Il giorno prima che arrivasse mi hai fatto cento domande, quasi buttate là, come distratto, per non dare l'impressione che ti interessasse davvero.
Poi l'incontro, a mezzogiorno di sabato, lui in piedi in cucina, sotto, due metri d'uomo, tu entrato dopo aver fatto la spesa, un soldo di cacio, con un sorriso da orecchio a orecchio, un filo imbarazzato e più che altro ammirato, da quella pertica di ragazzo, solare, moro, bello.
Non ne abbiamo più parlato ma io so perché lo aspettavi, perché nel vederlo eri così contento: in lui aspettavi di vedere te, tra vent'anni, una sorta di salto rassicurante nel tempo, perché se ce l'ha fatta lui puoi farcela pure tu. Una sensazione confermata dalle domande che con discrezione, nelle ore successive, gli hai fatto.
Che numero di scarpe portava alla tua età?
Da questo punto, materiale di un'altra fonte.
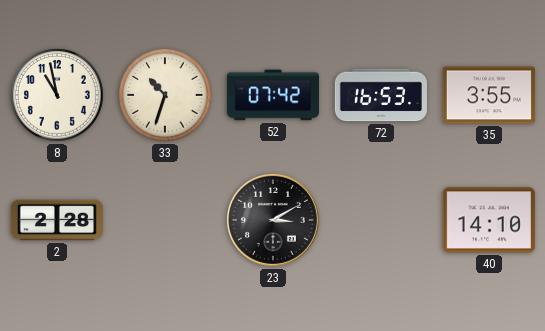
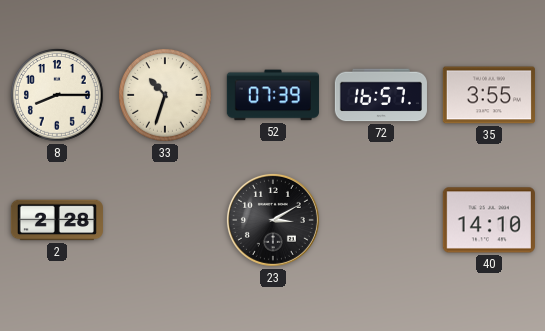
8: 10:58 -> 8:15
52: 07:42 -> 07:39
72: 16:53 -> 16:57
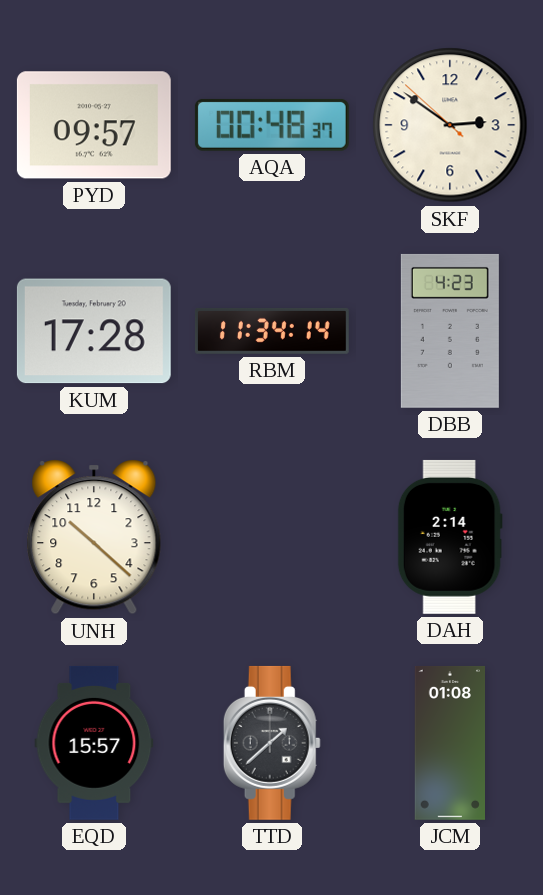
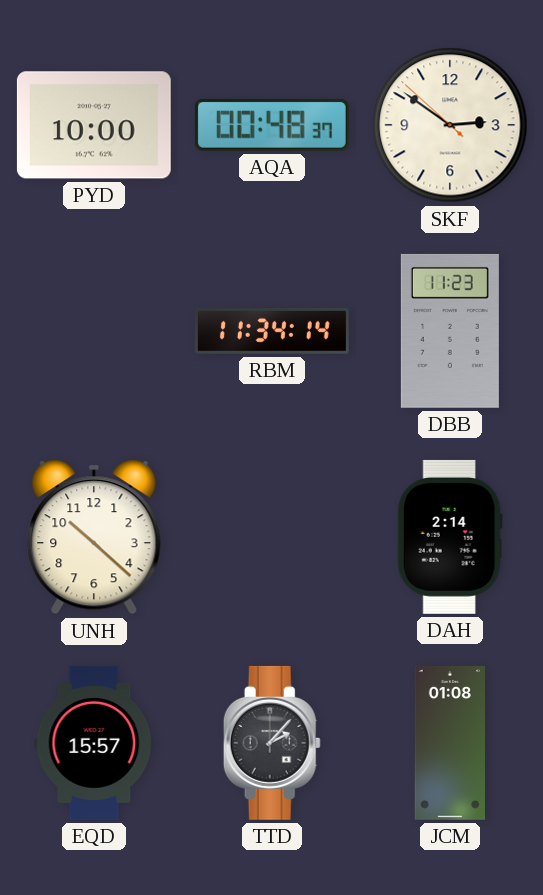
PYD: 09:57 -> 10:00
KUM: 17:28 -> none
DBB: 4:23 -> 11:23
TTD: 1:38 -> 2:07
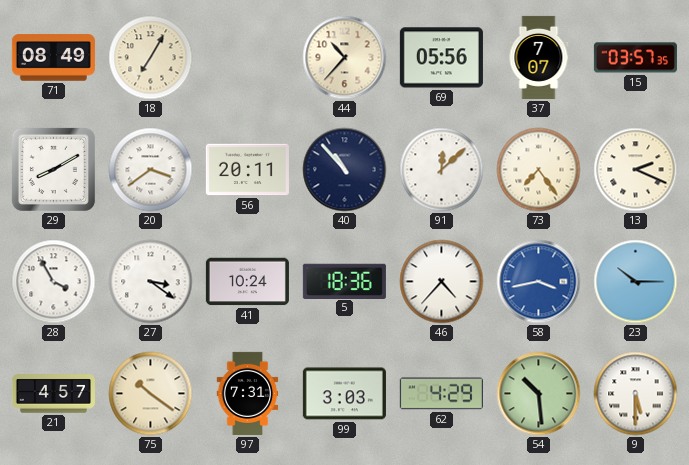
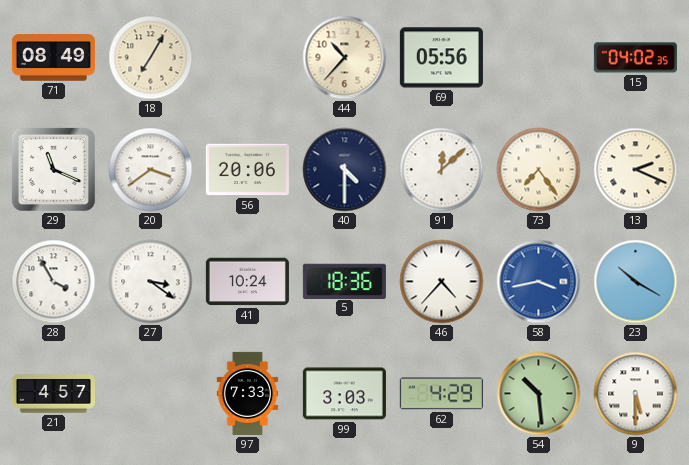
37: 7:07 -> none
15: 03:57 -> 04:02
29: 8:10 -> 11:19
56: 20:11 -> 20:06
40: 10:53 -> 4:30
23: 10:15 -> 10:20
75: 10:21 -> none
97: 7:31 -> 7:33
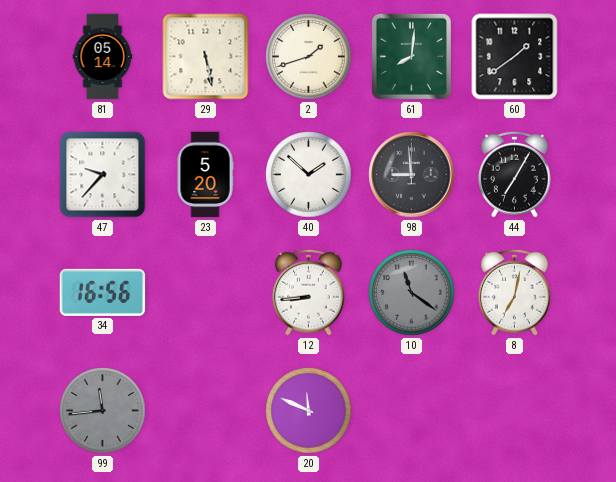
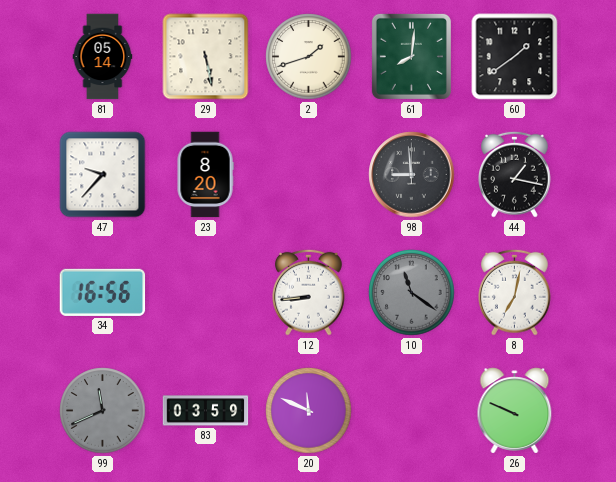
23: 5:20 -> 8:20
40: 1:52 -> none
44: 7:05 -> 1:17
99: 11:44 -> 11:41
83: none -> 03:59
26: none -> 9:49
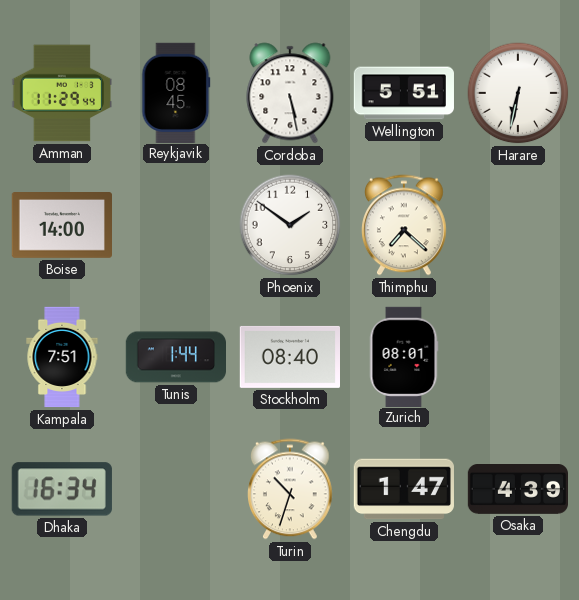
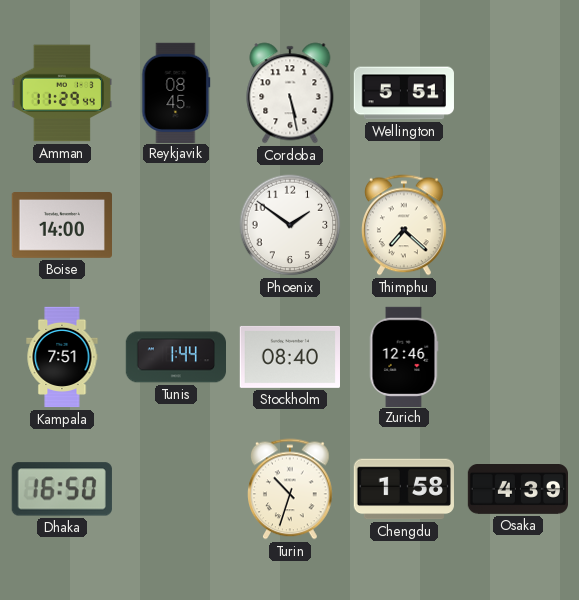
Harare: 6:32 -> none
Zurich: 08:01 -> 12:46
Dhaka: 16:34 -> 16:50
Chengdu: 1:47 -> 1:58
Quanto era alto? Era vero che era timido e parlava poco?
Lui ti ha risposto con pazienza, con quella luce negli occhi che fa da contrasto alla voce profonda, calma, da basso.
Sono contento che vi siate conosciuti, lui è la testimonianza che l'albero buono non teme bufera, tempeste, fulmini, vento. Ciò non significa indifferenza, assenza di riguardo, protezione, specialmente quando l'essere umano è appena un germoglio, tuttavia aiuta a mettere a fuoco le priorità, l'attenzione al carattere, alla capacità di empatia, alla sensibilità, a tutto ciò che irrobustisce la pianta, rendendola forte, radicata nel suolo.